今、学生や転職者から最も人気の就職先の一つがコンサル業界だ。数多くの志望者の中から有望な人材を見抜くために、この業界にはフェルミ推定やケース面接と呼ばれる独特の入社試験がある。一握りのチャンスを掴む内定者は、面接でどんなことを話しているのだろうか。
新刊『問題解決力を高める 外資系コンサルの入社試験』は、大手コンサルティングファームで実際に出題された問題を集め、現役で活躍するコンサルタントに解答してもらうことで、コンサル流の思考法をノウハウとして凝縮した1冊だ。就活対策にはもちろんのこと、思考力のトレーニングにも最適だ。本稿では「面接での話し方」について本書から抜粋して紹介する。
選考突破者に共通する話し方「3つのポイント」
フェルミ推定問題やケース面接問題の双方において、「コミュニケーション能力」は重要な評価ポイントです。
経営コンサルティングの仕事は自分1人では決して成し遂げることはできず、クライアント企業の経営層や各部署の責任者や担当者、プロジェクトチームのメンバーと協働することで最大限の成果を実現していきます。

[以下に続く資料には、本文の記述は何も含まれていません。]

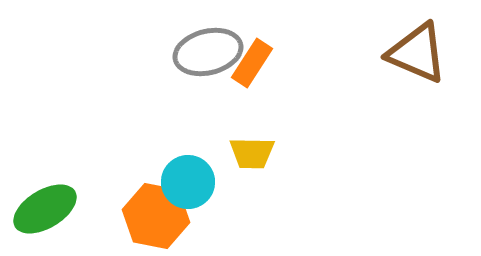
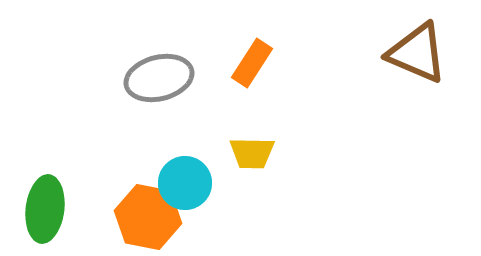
gray ellipse: moved 49 px left, 26 px down
cyan circle: moved 3 px left, 1 px down
green ellipse: rotated 52 degrees counterclockwise
orange hexagon: moved 8 px left, 1 px down
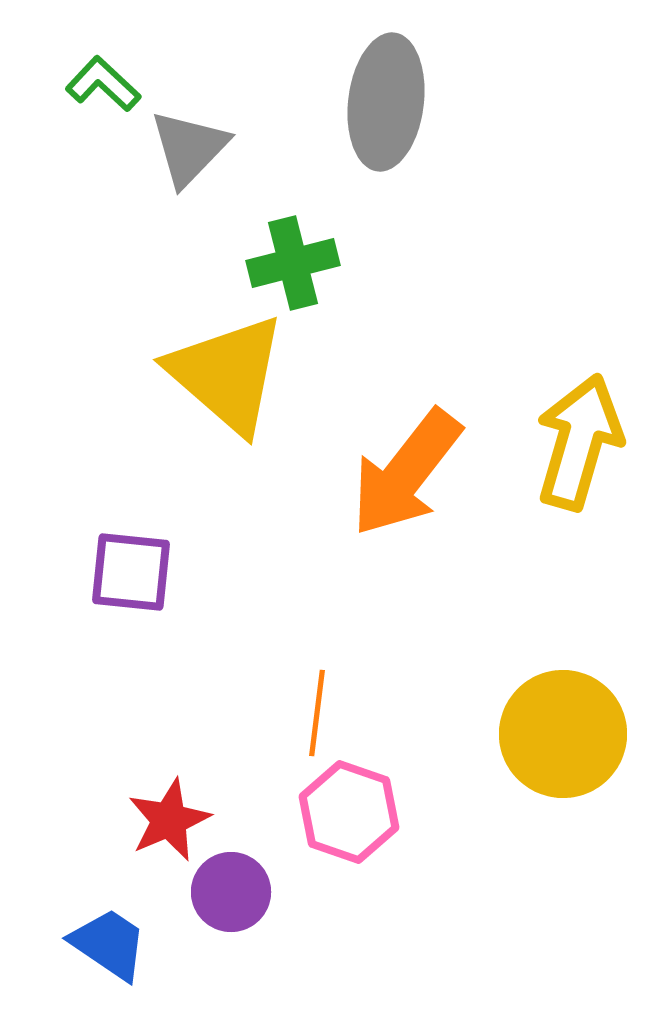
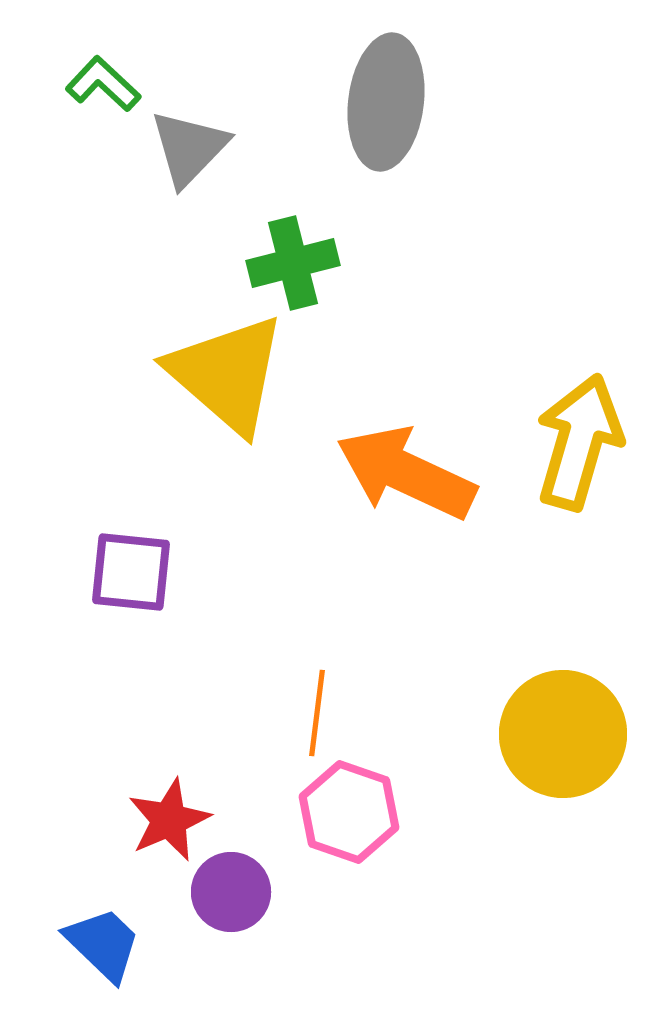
orange arrow: rotated 77 degrees clockwise
blue trapezoid: moved 6 px left; rotated 10 degrees clockwise
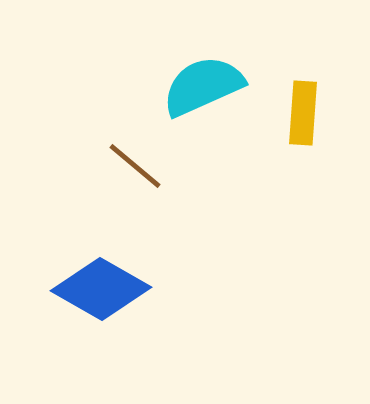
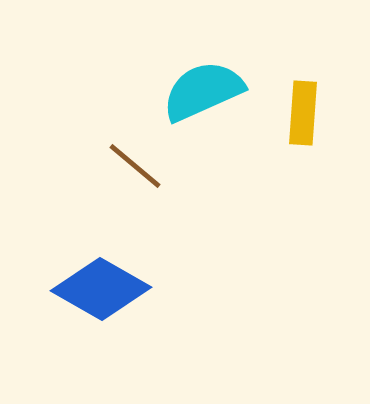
cyan semicircle: moved 5 px down
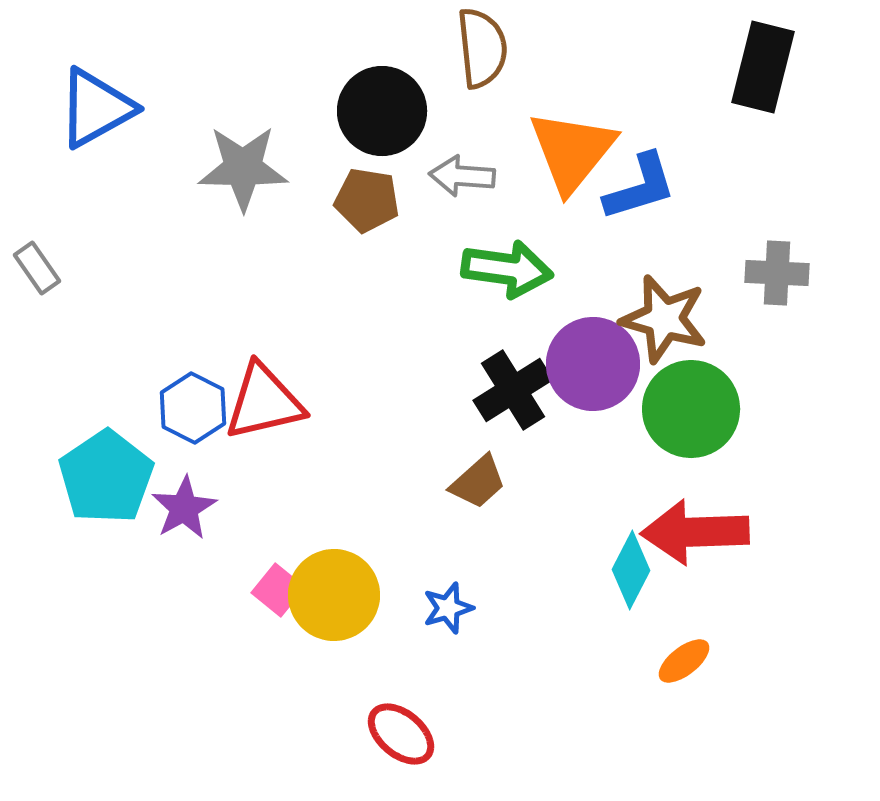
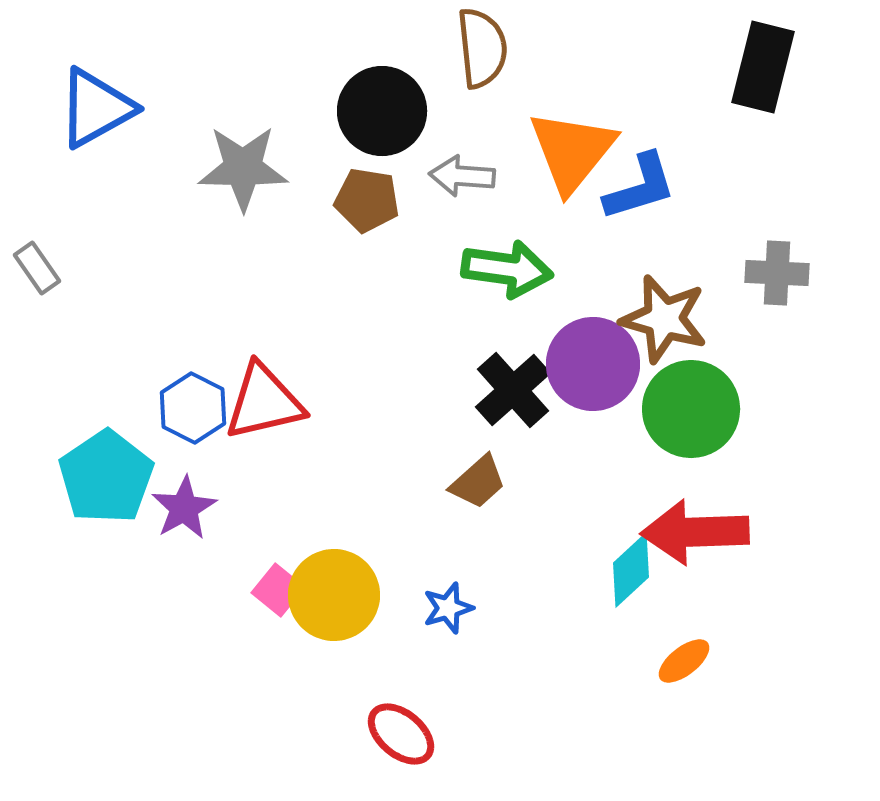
black cross: rotated 10 degrees counterclockwise
cyan diamond: rotated 20 degrees clockwise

したがって、経営コンサルタントには、問題を発見し、解決策を導いていく思考力だけでなく、他者との信頼関係を築き、連携を深めていけるようなコミュニケーション能力も求められます。
ここでは、優秀な選考突破者に共通して見られる話し方のポイントを3つ紹介します。
ポイント1:
長々と話さず、面接官とのキャッチボールを楽しむ
選考突破者は自分の発言を短く区切り、面接官に、適宜質問を投げかけながらディスカッションすることを心がけています。

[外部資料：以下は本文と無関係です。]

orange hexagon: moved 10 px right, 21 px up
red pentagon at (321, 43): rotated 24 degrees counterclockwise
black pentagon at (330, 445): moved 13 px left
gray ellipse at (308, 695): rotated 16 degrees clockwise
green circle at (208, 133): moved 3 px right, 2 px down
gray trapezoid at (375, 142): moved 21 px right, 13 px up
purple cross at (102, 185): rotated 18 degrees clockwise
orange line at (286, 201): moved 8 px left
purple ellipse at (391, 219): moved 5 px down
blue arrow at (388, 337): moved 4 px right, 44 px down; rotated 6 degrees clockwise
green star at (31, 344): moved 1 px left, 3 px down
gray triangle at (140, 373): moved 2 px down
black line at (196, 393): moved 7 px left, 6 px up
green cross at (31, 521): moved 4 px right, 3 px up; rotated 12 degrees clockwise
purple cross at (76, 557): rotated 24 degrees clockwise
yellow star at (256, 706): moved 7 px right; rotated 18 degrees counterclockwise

冒頭に思考時間がある場合であっても、最初の発言は長くても3分、出来れば2分以内で終えて、その後の面接官とのディスカッションや質疑応答をとおして提案内容を磨き上げようとします。
一般的に、面接官は志願者の話を途中で止めるようなことはしません。志願者の話が長ければ、それだけ質問や確認したい点を整理しておき、話が終わったところでコメントを行います。
見方を変えれば、膨大な情報を志願者から投げられ、それに対して面接官が複数の質問や確認を投げ返すという、キャッチボールではなく「ドッジボール」のようなディスカッションになってしまいます。
テンポの良いキャッチボールができれば、問題の認識を合わせながら、面接官からのコメントや質問を踏まえて、重要な視点を落とさずに提案内容を磨けるでしょう。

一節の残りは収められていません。